As all her body were one heart on flame,
Athrob with love and wonder and sweet shame.
And when he spake there sounded in her ears
As 'twere a song out of the graves of years
Heard, and again forgotten, and again
Remembered with a rapturous pulse of pain.
But as the maiden mountain snow sublime
Takes the first sense of April's trembling time
Soft on a brow that burns not though it blush
To feel the sunrise hardly half aflush,
So took her soul the sense of change, nor thought
That more than maiden love was more than nought.

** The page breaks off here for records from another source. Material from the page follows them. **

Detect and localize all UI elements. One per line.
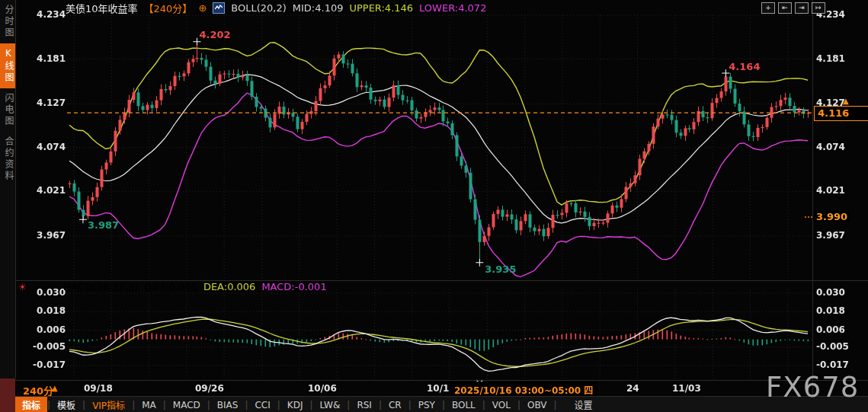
x-axis-label: 11/03: [672, 383, 701, 394]
boll-upper-value: UPPER:4.146: [349, 2, 413, 14]
x-axis-label: 10/1: [427, 383, 449, 394]
right-axis-divider: [812, 0, 813, 395]
toolbar-item-VIP指标[interactable]: VIP指标: [85, 397, 132, 412]
price-up-arrow-icon: ▲: [843, 97, 849, 105]
price-tick-left: 4.127: [29, 97, 66, 108]
sidebar-tab[interactable]: 分时图: [0, 0, 15, 43]
scale-right-icon[interactable]: ⇥: [795, 2, 809, 14]
chart-type-icon[interactable]: [213, 2, 225, 14]
x-axis-label: 09/18: [84, 383, 113, 394]
scale-left-icon[interactable]: ⇤: [778, 2, 792, 14]
price-tick-left: 4.234: [29, 9, 66, 20]
x-axis-row: 240分 ▲ 09/1809/2610/0610/12411/03 2025/1…: [0, 381, 868, 395]
instrument-title: 美债10年收益率: [66, 1, 138, 15]
macd-label: MACD(26,12,9): [63, 281, 139, 292]
chart-app: 分时图K线图闪电图合约资料 美债10年收益率 【240分】 ⊕ BOLL(20,…: [0, 0, 868, 412]
price-tick-right: 4.181: [816, 53, 845, 64]
macd-tick-left: -0.017: [29, 359, 66, 370]
price-tick-left: 3.967: [29, 230, 66, 241]
toolbar-item-VOL[interactable]: VOL: [485, 398, 517, 412]
toolbar-item-CCI[interactable]: CCI: [248, 398, 277, 412]
toolbar-item-OBV[interactable]: OBV: [520, 398, 554, 412]
price-tick-left: 4.181: [29, 53, 66, 64]
macd-hist-value: MACD:-0.001: [261, 281, 326, 292]
watermark: FX678: [766, 371, 859, 404]
add-indicator-icon[interactable]: ⊕: [198, 2, 207, 14]
toolbar-item-LW&[interactable]: LW&: [313, 398, 348, 412]
period-label[interactable]: 【240分】: [144, 1, 193, 15]
x-axis-label: 10/06: [308, 383, 337, 394]
toolbar-item-RSI[interactable]: RSI: [350, 398, 379, 412]
x-axis-label: 24: [626, 383, 639, 394]
macd-tick-right: -0.017: [816, 359, 849, 370]
toolbar-item-KDJ[interactable]: KDJ: [280, 398, 310, 412]
bottom-toolbar: 指标|模板|VIP指标|MA|MACD|BIAS|CCI|KDJ|LW&|RSI…: [15, 396, 868, 412]
sidebar-tab[interactable]: 合约资料: [0, 132, 15, 187]
x-axis-label: 09/26: [195, 383, 224, 394]
price-extreme-annotation: 4.164: [729, 61, 760, 72]
price-tick-right: 3.967: [816, 230, 845, 241]
toolbar-item-CR[interactable]: CR: [382, 398, 408, 412]
corner-controls: +⇤⇥↦: [761, 2, 825, 14]
sidebar-tab[interactable]: 闪电图: [0, 88, 15, 132]
sidebar-tab[interactable]: K线图: [0, 43, 15, 88]
macd-diff-value: DIFF:0.005: [145, 281, 197, 292]
toolbar-item-设置[interactable]: 设置: [568, 397, 600, 412]
macd-tick-right: 0.030: [816, 287, 845, 298]
price-tick-right: 4.021: [816, 185, 845, 196]
macd-tick-right: -0.005: [816, 341, 849, 352]
price-tick-left: 4.021: [29, 185, 66, 196]
current-price-label: 4.116: [814, 106, 868, 121]
price-tick-left: 4.074: [29, 142, 66, 152]
toolbar-item-MACD[interactable]: MACD: [166, 398, 207, 412]
pan-right-icon[interactable]: ↦: [812, 2, 825, 14]
macd-tick-left: 0.018: [29, 305, 66, 316]
macd-tick-left: -0.005: [29, 341, 66, 352]
toolbar-item-BOLL[interactable]: BOLL: [445, 398, 482, 412]
boll-mid-value: MID:4.109: [293, 2, 344, 14]
macd-tick-right: 0.006: [816, 324, 845, 335]
macd-header: ☀ MACD(26,12,9) DIFF:0.005 DEA:0.006 MAC…: [15, 281, 327, 292]
boll-label: BOLL(20,2): [231, 2, 287, 14]
toolbar-item-指标[interactable]: 指标: [15, 397, 47, 412]
toolbar-separator: |: [554, 400, 557, 410]
settlement-price-label: 3.990: [814, 211, 850, 222]
toolbar-item-MA[interactable]: MA: [135, 398, 163, 412]
price-extreme-annotation: 4.202: [199, 29, 230, 40]
toolbar-item-BIAS[interactable]: BIAS: [210, 398, 245, 412]
sidebar: 分时图K线图闪电图合约资料: [0, 0, 16, 378]
boll-lower-value: LOWER:4.072: [419, 2, 486, 14]
macd-settings-icon[interactable]: ☀: [18, 282, 27, 292]
interval-arrow-icon[interactable]: ▲: [52, 384, 58, 392]
crosshair-move-icon[interactable]: +: [761, 2, 775, 14]
macd-tick-right: 0.018: [816, 305, 845, 316]
macd-dea-value: DEA:0.006: [203, 281, 256, 292]
price-extreme-annotation: 3.987: [88, 219, 119, 231]
crosshair-tooltip: 2025/10/16 03:00~05:00 四: [450, 382, 597, 398]
price-tick-right: 4.074: [816, 142, 845, 152]
macd-tick-left: 0.006: [29, 324, 66, 335]
price-extreme-annotation: 3.935: [485, 263, 516, 275]
toolbar-item-模板[interactable]: 模板: [50, 397, 82, 412]
chart-header: 美债10年收益率 【240分】 ⊕ BOLL(20,2) MID:4.109 U…: [66, 2, 486, 14]
toolbar-item-PSY[interactable]: PSY: [412, 398, 442, 412]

Her eyes went hardly after him, her cheek
Grew scarce a goodlier flower to hear him speak,
Her bright mouth no more trembled than a rose
May for the least wind's breathless sake that blows
Too soft to sue save for a sister's kiss,
And if she sighed in sleep she knew not this.
Yet in her heart hovered the thoughts of things
Past, that with lighter or with heavier wings
Beat round about her memory, till it burned
With grief that brightened and with hope that yearned,
Seeing him so great and sad, nor knowing what fate
Had bowed and crowned a head so sad and great.
Nor might she guess but little, first or last,
Though all her heart so hung upon his past,
Of what so bowed him for what sorrow's sake:
For scarce of aught at any time he spake
That from his own land oversea had sent
His lordly life to barren banishment.